I understand the tense negotiation that must occur because of the way places of power, including the publishing industry, privilege WMCME. But I wonder if not representing the rural language dialects characters would speak serves only to reify the power disparity instead of disrupting it. 
So, now I’m thinking – what does that mean for our work with students? In my multiculturalism class, over one quarter of my students identify as rural. When we talk about linguistic justice, I assign my language variety blog as one of the readings for that week and all of my rural students have talked about how important it was for them to read and think about their language variety.
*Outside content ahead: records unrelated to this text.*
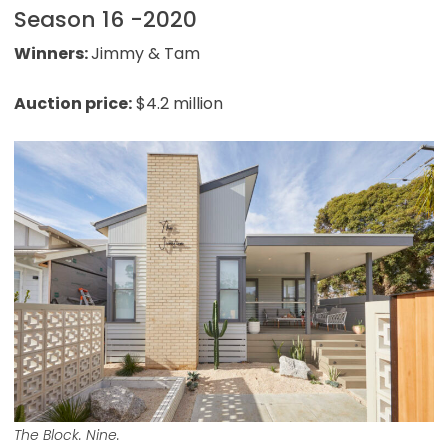
Season 16 -2020
Winners:
Jimmy & Tam
Auction price:
$4.2 million
The Block. Nine.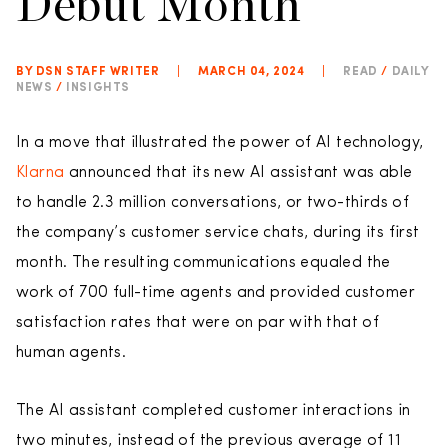
Debut Month
BY DSN STAFF WRITER
|
MARCH 04, 2024
|
READ
/
DAILY
NEWS
/
INSIGHTS
In a move that illustrated the power of AI technology,
Klarna
announced that its new AI assistant was able
to handle 2.3 million conversations, or two-thirds of
the company’s customer service chats, during its first
month. The resulting communications equaled the
work of 700 full-time agents and provided customer
satisfaction rates that were on par with that of
human agents.
The AI assistant completed customer interactions in
two minutes, instead of the previous average of 11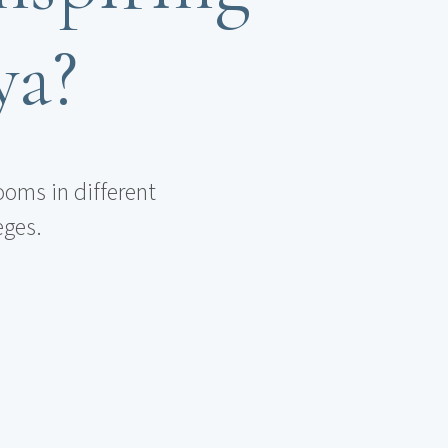
ya?
ooms in different
eges.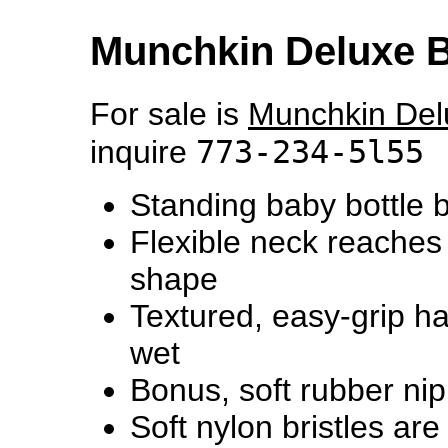
Munchkin Deluxe B
For sale is
Munchkin Del
773-234-5l55
inquire
Standing baby bottle 
Flexible neck reaches 
shape
Textured, easy-grip h
wet
Bonus, soft rubber nip
Soft nylon bristles are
Now they want to know how to do it with their students. 
One way would be to read rural YAL like the books I’ve mentioned here. Asking students to inquire into the way the characters’ speech is represented in their book and the ways that they do/n’t relate to it by cataloging their own would be a great start. Comparing and contrasting the different ways rural language is represented across different rural YA books could also be enlightening. 
I have also found that even when I’m reading WMCME, I actually read it in my Appalachian-infused Hoosier rural variety of English. When I read it aloud, especially, I notice the ways I alter words (e.g., making contractions where there aren’t any, dropping g’s when they’re still present). Asking students to vocalize the characters as they’re written and as they hear it in their own way of speaking could open up conversations about language diversity, power, and linguistic justice in significant ways.  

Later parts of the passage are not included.